WORK INSTRUCTION: Each line in the entries below that holds the string "target" is to be listed.

GIVEN DATA:

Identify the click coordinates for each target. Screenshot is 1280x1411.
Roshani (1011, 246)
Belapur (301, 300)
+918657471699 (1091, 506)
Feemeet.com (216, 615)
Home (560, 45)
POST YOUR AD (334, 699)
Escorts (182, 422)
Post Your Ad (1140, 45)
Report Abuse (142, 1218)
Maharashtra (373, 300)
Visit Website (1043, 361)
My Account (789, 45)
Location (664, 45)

==

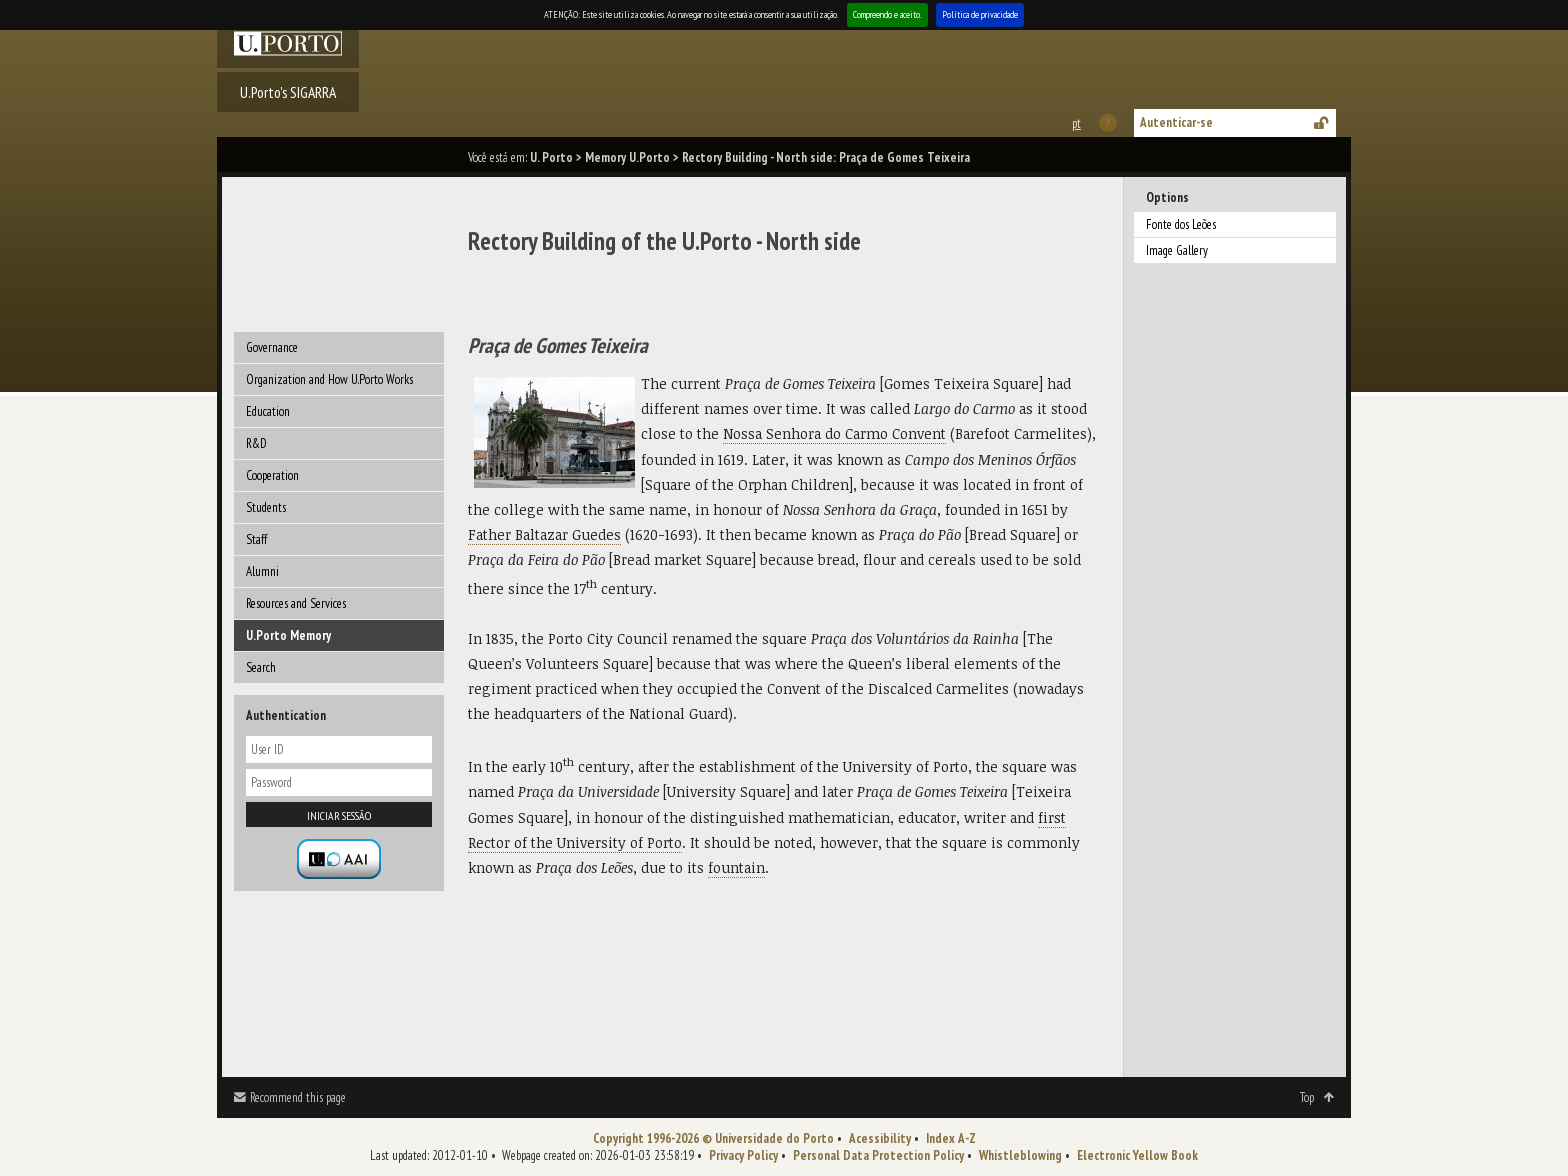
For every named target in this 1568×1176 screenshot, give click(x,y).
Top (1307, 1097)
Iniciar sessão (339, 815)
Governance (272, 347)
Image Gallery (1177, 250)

REPLY:
Identify the click coordinates for each target. Screenshot is 1280x1411.
For every named target in this 1568×1176 screenshot, give click(x,y).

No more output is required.